Punishment other than corporal will not always do it, because at the time when this condition must be established the boy’s baby mentality is not capable of compassing the long distances between cause and effect. At the early age at which it is necessary to establish perfect obedience, the moral penalties are too slow in action, too complex and too much dependent upon local condition to be effective. There are exceptions, of course. For example: You have a box of sweets and you tell the boy he may take one. He takes two. As a penalty for his disobedience you make him return both pieces to the box and you cast the package into the fire. There you have incorporal punishment that is instant, direct and effective; but this incident is made to order and of rare occurrence in fact. Suppose that the boy swallows the two pieces instantly, or suppose the more usual occurrence that you have forbidden him to partake of the sweets at all and he has surreptitiously eaten one. What then? Casting the remainder into the fire will not impress him at the time because his appetite has been satisfied, the desire is dulled. You may deprive him of his allowance on the day following, but the lapse of time dims the relation of the penalty to the offence. This kind of treatment works well with some of the minor errors but not with disobedience. The tendency to disobey is too constant, too persistent and too frequent, and too early in the boy’s process of development.

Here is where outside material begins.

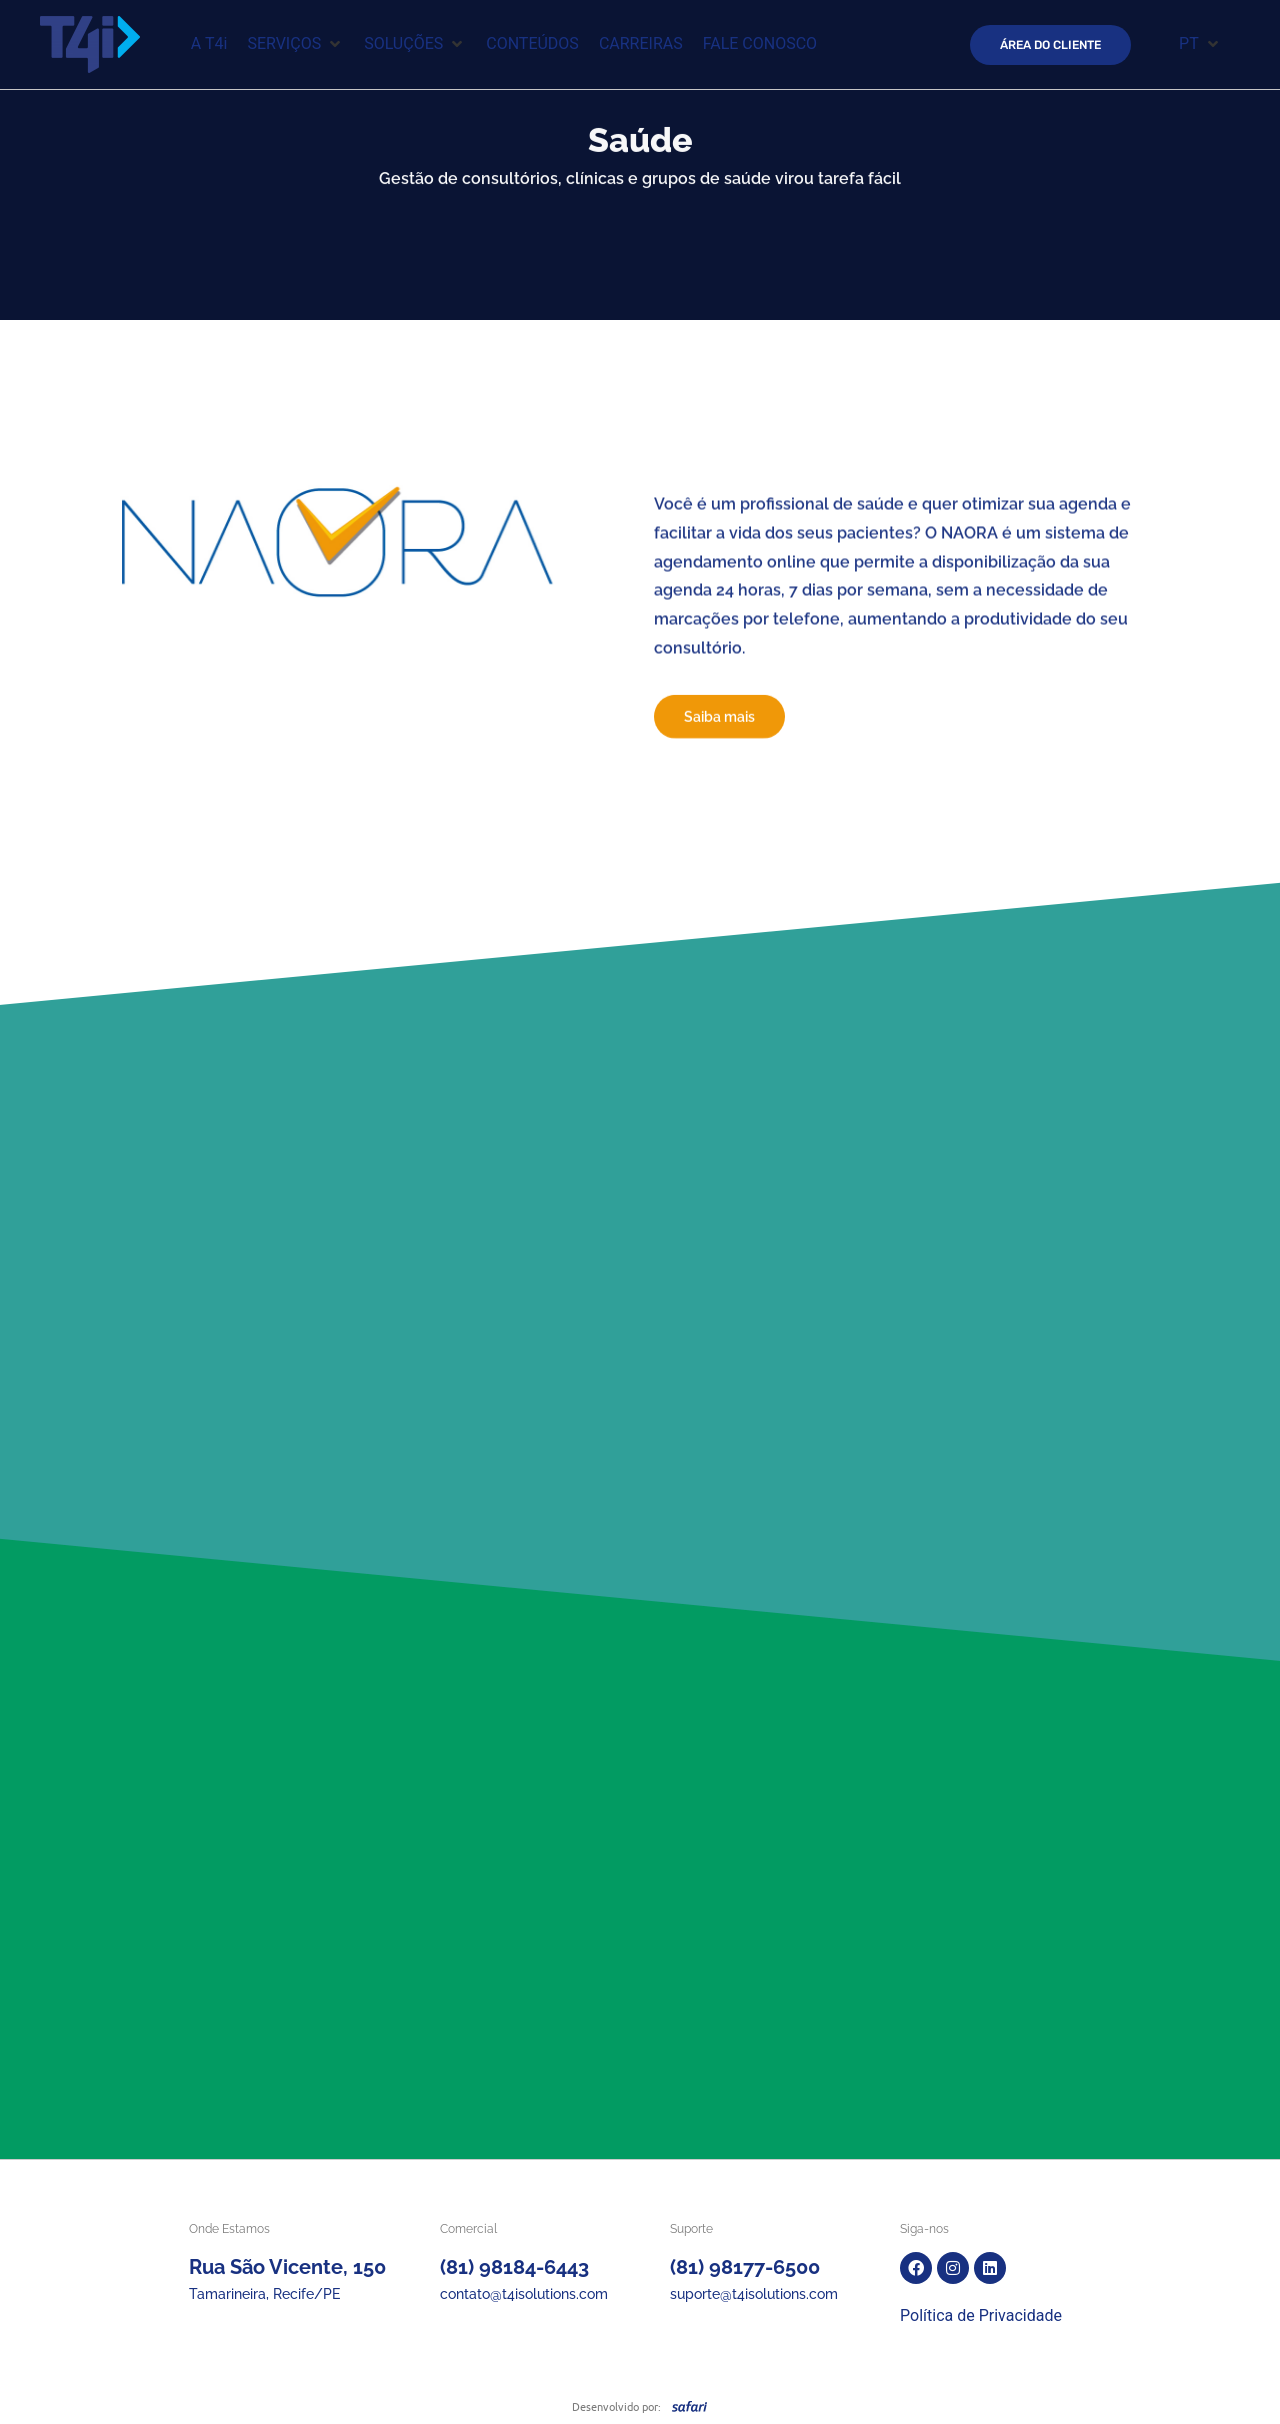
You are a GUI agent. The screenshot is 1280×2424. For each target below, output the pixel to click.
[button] (295, 44)
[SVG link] (689, 2406)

A mother said: “It is not necessary for me to strike my child. I compel him to sit in a chair for one hour without speaking. He fears that more than the rod.” Of course, he does, poor little chap! And that mother did not realise that she was substituting a barbaric torture for mild punishment. I reverse her reasoning: It is not necessary for me to so torture my boy. Nor shall I deprive him of his play, of the outside air, of his supper, of anything that makes for his health and happiness, nor of any good thing that it is in my power to give him.
Disobedience calls for a punishment that is short, direct and impressive. A sharp tap on the palm of a boy’s hand, or on the calf of his leg—or two or five or ten—is the only kind of penance I know of that fills the requirements. It is the one short and sure road to an immediate result. Naturalists tell us that the sense of touch is the first experienced by a newborn child. It is the first and quickest wire from the outer world to the brain. Then come hearing and smelling and seeing and long after these come the moral perceptions, the power of deduction and the distinction of right and wrong. My experience has been that this first sense continues to be the live wire until well on toward the maturity of the child—if the child is a boy. There are many men, who can undergo the severest mental torture with calm resolution and fortitude, but who tremble at the sight of a dental chair. Not long ago I was chatting with a friend, who is a dentist, when a burly policeman rushed in, plumped himself into the operating-chair and asked the dentist to ease his aching tooth. The dentist looked at the tooth and reached for his forceps. “The only way to fix that is to extract it,” he said. The officer of the law sprang from the chair like a jack-in-the-box and made for the door, remarking apologetically as he went out that he couldn’t spare the time. “That man,” said the dentist, when he had gone, “has a medal for bravery, and three times has been commended for saving lives at the risk of his own.”